Apr 17 2008
Angiotech Pharmaceuticals, Inc. has announced that it has received 510(k) clearance from the U.S. Food and Drug Administration (FDA) to market its innovative 5-Fluorouracil-coated (5-FU) Central Venous Catheter (CVC) in the United States.
"The 5-FU CVC represents our first drug-eluting medical device product to be researched and developed completely in-house by Angiotech's R & D and clinical teams, without the aid of a corporate partner," said Dr. William Hunter, President and CEO of Angiotech. "This is an important milestone in our Company's history, and we look forward to moving into the commercial phase of our 5-FU CVC product, as well as developing other implantable devices that utilize this novel and proprietary anti-infective technology platform."
The clinical data from Angiotech's 960 patient clinical trial comparing its 5-FU CVC with a chlorhexidine/silver sulfadiazine (CH-SS) coated CVC was recently presented by clinical investigators at the 28th International Symposium on Intensive Care and Emergency Medicine in Brussels. The study met its primary non-inferiority endpoint and there were no occurrences of clinically evident blood stream infection in patients treated with Angiotech's 5-FU CVC.

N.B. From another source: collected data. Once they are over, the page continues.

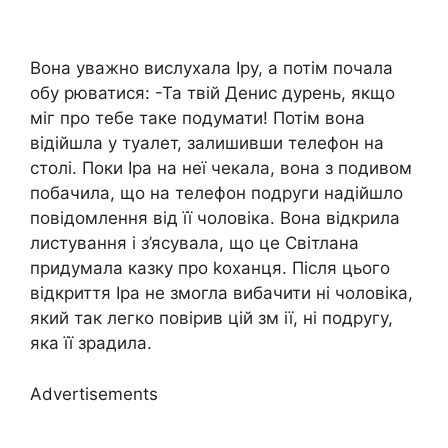
Вона уважно вислухала Іру, а потім почала
обу рюватися: -Та твій Денис дурень, якщо
міг про тебе таке подумати! Потім вона
відійшла у туалет, залишивши телефон на
столі. Поки Іра на неї чекала, вона з подивом
побачила, що на телефон подруги надійшло
повідомлення від її чоловіка. Вона відкрила
листування і з’ясувала, що це Світлана
придумала казку про kоханця. Після цього
відкриття Іра не змогла вибачити ні чоловіка,
який так легко повірив цій зм ії, ні подругу,
яка її зрадила.
Advertisements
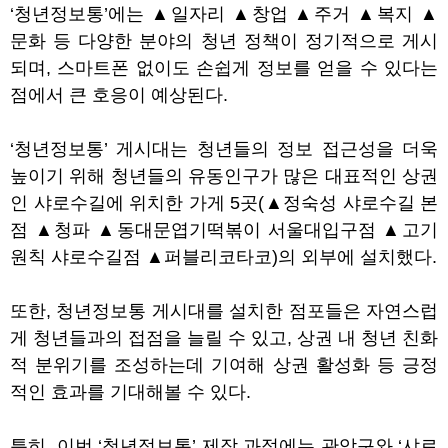
‘
청년정보통
’
에는
▲
일자리
▲
창업
▲
주거
▲
복지
▲
문화 등 다양한 분야의 청년 정책이 정기적으로 게시
되며
,
스마트폰 없이도 손쉽게 정보를 얻을 수 있다는
점에서 큰 호응이 예상된다
.
‘
청년정보통
’
게시대는 청년들의 정보 접근성을 더욱
높이기 위해 청년들의 유동인구가 많은 대표적인 상권
인 샤로수길에 위치한 가게
5
곳
(
▲
정숙성 샤로수길 본
점
▲
청파
▲
동대문엽기떡볶이 서울대입구점
▲
고기
원칙 샤로수길점
▲
퍼블리코타코
)
의 외부에 설치했다
.
또한
,
청년정보통 게시대를 설치한 점포들은 자연스럽
게 청년들과의 접점을 늘릴 수 있고
,
상권 내 청년 친화
적 분위기를 조성하는데 기여해 상권 활성화 등 긍정
적인 효과를 기대해볼 수 있다
.
특히
,
이번
‘
청년정보통
’
제작 과정에는 관악구와
‘
샤로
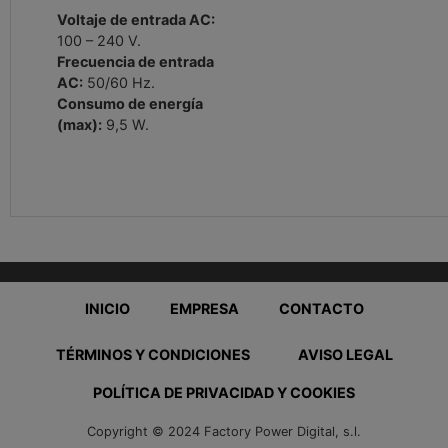
Voltaje de entrada AC:
100 – 240 V.
Frecuencia de entrada
AC:
50/60 Hz.
Consumo de energía
(max):
9,5 W.
INICIO
EMPRESA
CONTACTO
TÉRMINOS Y CONDICIONES
AVISO LEGAL
POLÍTICA DE PRIVACIDAD Y COOKIES
Copyright © 2024 Factory Power Digital, s.l.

Angiotech has demonstrated that 5-FU, a well-known and FDA approved drug, has effectively demonstrated its ability to prevent catheter-related infections as compared with CH-SS coated catheters. In addition, since 5-FU is not routinely used as either a systemic antibiotic or a hospital antiseptic, there may be a reduced risk to the hospital or the community at-large of creating a "super-bug" that is resistant to useful classes of antibiotics and antiseptics and may make infection control more complex. The alarming increase in microbial resistance is one of the Centers for Disease Control and Prevention's top concerns, and the 5-FU CVC represents an effective and important step towards preserving valuable antibiotic and antiseptic agents which currently have widespread use in the hospital and community settings.
The principle behind using 5-FU on a CVC is that the drug acts through multiple pathways to inhibit bacterial growth and metabolic functions of most microorganisms. Adding a very minute amount of 5-FU to the surface of a device makes that surface a hostile environment for a microorganism, with unchanged tolerability for the patient. This reduction in colonization by bacteria may have a net effect of reducing biofilm burden on the implanted devices, making them less likely to serve as reservoirs for additional infection.